Concept Mapping: Understanding Mobile Banking

The second quarter has started, and in our Rapid Ideation and Creative Problem Solving class we are learning how to redesign a mobile banking application.
The first step in our process has been to create a high level Concept Map of the basic activities that entail managing ones money through a mobile app.
I decided to choose my Bank of America mobile application since it is the one that I use the most. I have always had mixed feelings with this application and its web counterpart. The mobile app seems easier to use in some aspects but harder for others, and viceversa.
Before we dived into concept mapping, as a group, we started by brainstorming a bunch of words that we associated with banking. With these words, we created a 2×2 matrix in order to identify relationships between the main features / actions related to banking. The rows & columns with the greater number of interactions/relationships between each other are the ones that I identified as the essential features of the mobile banking activity:
2×2 Banking Matrix
 
Highlight 2x2 matrix

Once I identified these essential features, I translated them into a more digestible visualization – this is how the following “Relationships” Concept Map was created:

Relationships Concept Map (Low Fidelity)

Relationships - concept map

After this first attempt, I switched to Sketch and re-created a high fidelity version of the map:

Relationships Concept Map

%22Relationships%22 Concept Map(no title)

After our relationships map, we started by “dissecting” the existing application. We did this by taking a screenshot of every single screen on the app. We were to explore features that we had never imagined existed. We ended up with hundreds of screens. This helped us create an understanding of how the flow of the application worked, and it looked something like this:

Existing Screen Inventory 

Screen Shot 2017-10-30 at 11.27.34 AM

We then created a Navigation Information Architecture Concept Map based on the existing application. It got very saturated and complex after a while.
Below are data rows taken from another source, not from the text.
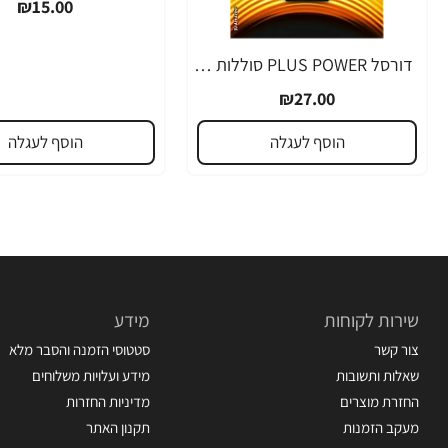
₪15.00
דורסל PLUS POWER סוללות 9V אריזת 1 יחידות - מבית Duracell
₪27.00
הוסף לעגלה
הוסף לעגלה
שירות לקוחות
מידע
צור קשר
סטטוסי הזמנה והסבר מלא
שאלות ותשובות
מידע ועלויות משלוחים
החזרת מוצרים
מדיניות החזרות
מעקב הזמנות
תקנון האתר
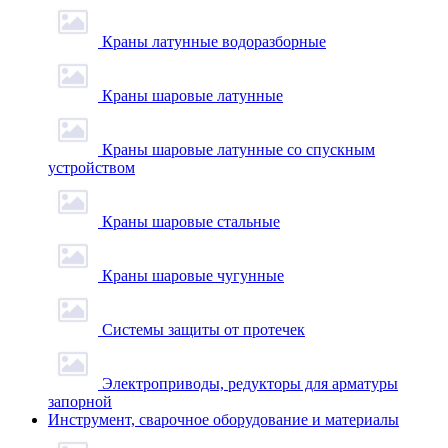
Краны латунные водоразборные
Краны шаровые латунные
Краны шаровые латунные со спускным
устройством
Краны шаровые стальные
Краны шаровые чугунные
Системы защиты от протечек
Электроприводы, редукторы для арматуры
запорной
Инструмент, сварочное оборудование и материалы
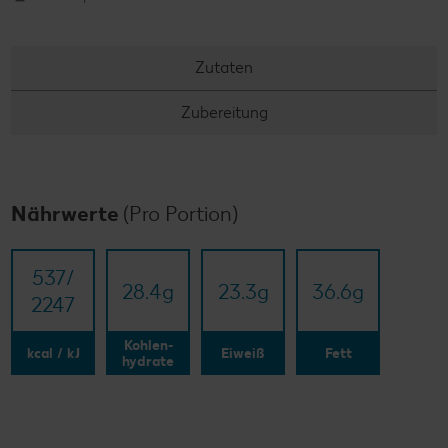
Zutaten
Zubereitung
Nährwerte
(Pro Portion)
537/​
28.4
g
23.3
g
36.6
g
2247
Kohlen-
kcal / kJ
Eiweiß
Fett
hydrate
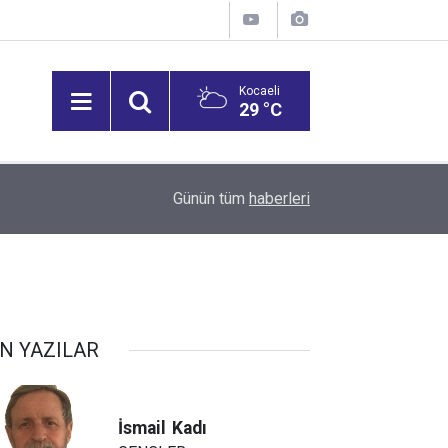
Kocaeli
29 °C
13:31
Yıldızlar Değişiyor: 7 Ağustos Cuma Burcunuzd
Günün tüm
haberleri
N YAZILAR
İsmail
Kadı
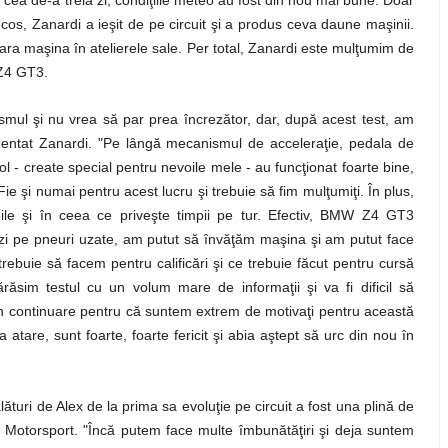
cea de-a treia zi, condiţiile meteo au fost din nou mai bune. Doar
necos, Zanardi a ieşit de pe circuit şi a produs ceva daune maşinii.
ara maşina în atelierele sale. Per total, Zanardi este mulţumim de
 Z4 GT3.
iasmul şi nu vrea să par prea încrezător, dar, după acest test, am
omentat Zanardi. "Pe lângă mecanismul de acceleraţie, pedala de
rol - create special pentru nevoile mele - au funcţionat foarte bine,
e şi numai pentru acest lucru şi trebuie să fim mulţumiţi. În plus,
ile şi în ceea ce priveşte timpii pe tur. Efectiv, BMW Z4 GT3
izi pe pneuri uzate, am putut să învăţăm maşina şi am putut face
ebuie să facem pentru calificări şi ce trebuie făcut pentru cursă
ăsim testul cu un volum mare de informaţii şi va fi dificil să
 în continuare pentru că suntem extrem de motivaţi pentru această
atare, sunt foarte, foarte fericit şi abia aştept să urc din nou în
ături de Alex de la prima sa evoluţie pe circuit a fost una plină de
 Motorsport. "Încă putem face multe îmbunătăţiri şi deja suntem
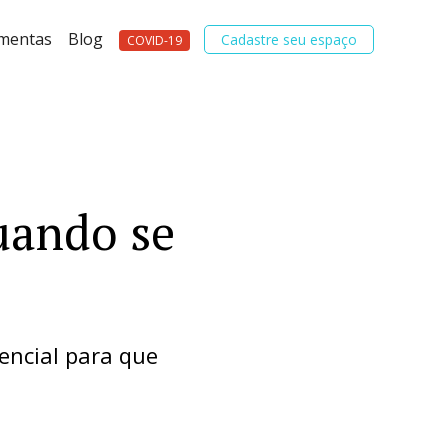
amentas
Blog
Cadastre seu espaço
COVID-19
uando se
encial para que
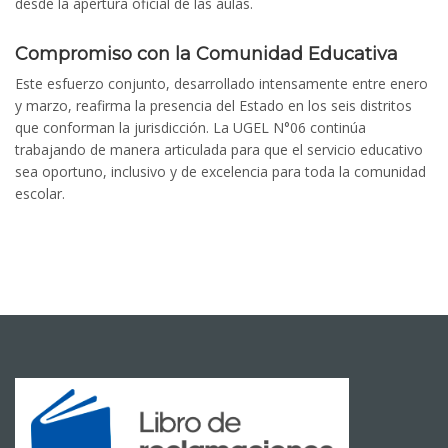
desde la apertura oficial de las aulas.
Compromiso con la Comunidad Educativa
Este esfuerzo conjunto, desarrollado intensamente entre enero
y marzo, reafirma la presencia del Estado en los seis distritos
que conforman la jurisdicción. La UGEL N°06 continúa
trabajando de manera articulada para que el servicio educativo
sea oportuno, inclusivo y de excelencia para toda la comunidad
escolar.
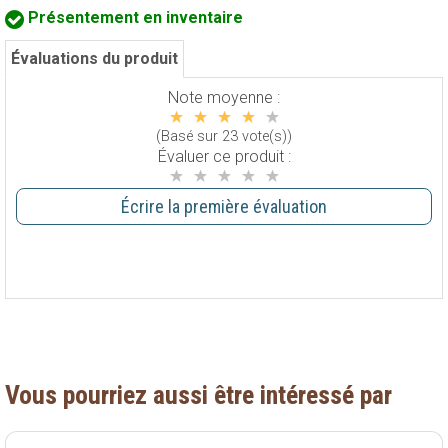
Présentement en inventaire
Évaluations du produit
Note moyenne :
(Basé sur 23 vote(s))
Évaluer ce produit :
Écrire la première évaluation
Vous pourriez aussi être intéressé par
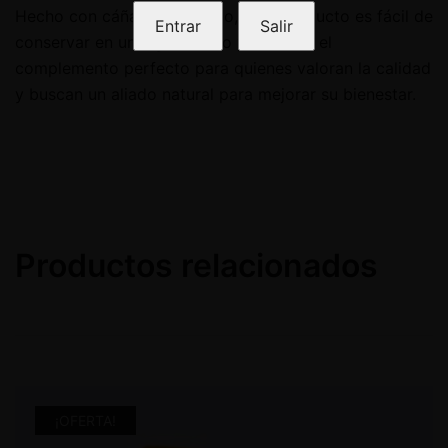
Hecho con cáñamo orgánico, este producto es fácil de
Entrar
Salir
conservar en un lugar fresco y seco. Es el
complemento perfecto para quienes valoran la calidad
y buscan un aliado natural para mejorar su bienestar.
Productos relacionados
¡OFERTA!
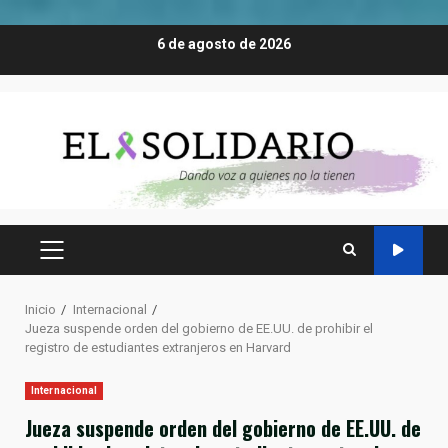
Saltar
6 de agosto de 2026
al
contenido
MENÚ
PRINCIPAL
Inicio
Internacional
Jueza suspende orden del gobierno de EE.UU. de prohibir el
registro de estudiantes extranjeros en Harvard
Internacional
Jueza suspende orden del gobierno de EE.UU. de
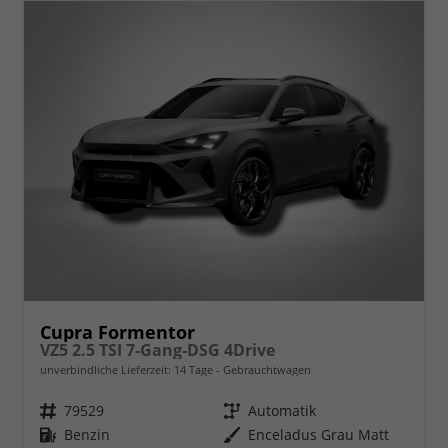
Cupra Formentor
VZ5 2.5 TSI 7-Gang-DSG 4Drive
unverbindliche Lieferzeit:
14 Tage
Gebrauchtwagen
Fahrzeugnr.
79529
Getriebe
Automatik
Kraftstoff
Benzin
Außenfarbe
Enceladus Grau Matt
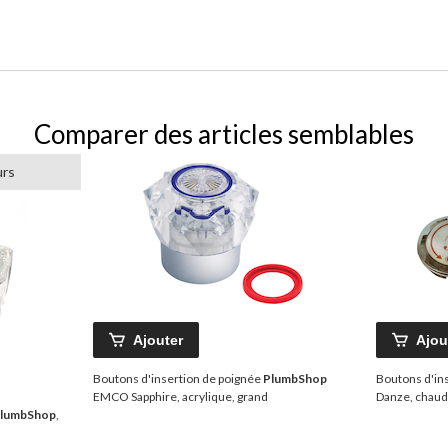
Comparer des articles semblables
urs
Ajouter
Ajou
Boutons d'insertion de poignée
PlumbShop
Boutons d'in
EMCO Sapphire, acrylique, grand
Danze, chaud e
lumbShop
,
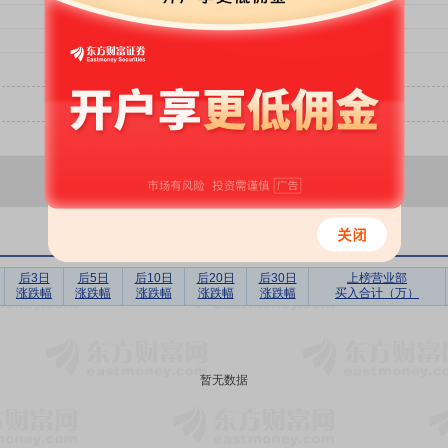
后3日
后5日
后10日
后20日
后30日
上榜营业部
涨跌幅
涨跌幅
涨跌幅
涨跌幅
涨跌幅
买入合计（万）
暂无数据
Existing Navigation Information Architecture Map

Existing-BoA

Legend

  • Circle size: I decided to communicate features with higher number of options by enclosing them in a big circle, the more options the feature had, the bigger the circle.
  • Line weight: I also decided to communicate higher frequency of feature use by using a thicker line weight.
  • Dashed circle: Are the customizable features that you can add from “settings”.

After recreating the existing Bank of America mobile application concept map, my understanding of the use of the app was bigger and brighter. I discovered new features I still don’t know if I’m ever going to use, but it also helped me think about possible use case scenarios of how I would go about using the app for a particular situation I were to encounter.

I used this new knowledge to create a redesigned version of the BoA mobile application:

Redesigned - BoA Concept Map

For my redesigned version, I highlighted blue and relocated the areas that I’ve noticed are important and might not currently be in the right place. BoA’s application puts their “Help” button front and center – which stays on the header – so that users can access and type in their questions for self-help. But a more clear placement and wording could guide users accomplish their most common banking tasks in an efficient way.

Bank of America’s mobile application has many features and products that can make it somewhat difficult to navigate, although I attribute the navigation difficulty to a few interactive elements. The app allows for customization which aims to fit different user needs. But this customization capability isn’t immediately obvious and can go unnoticed by many users. I asume this could be especially the case for those users that don’t take the time to explore the capabilities and who just prefer to schedule an appointment at a branch for their needs.

For the rest of this second quarter we will continue working on re-designing our banks mobile application. I’m excited to show the rest of the process!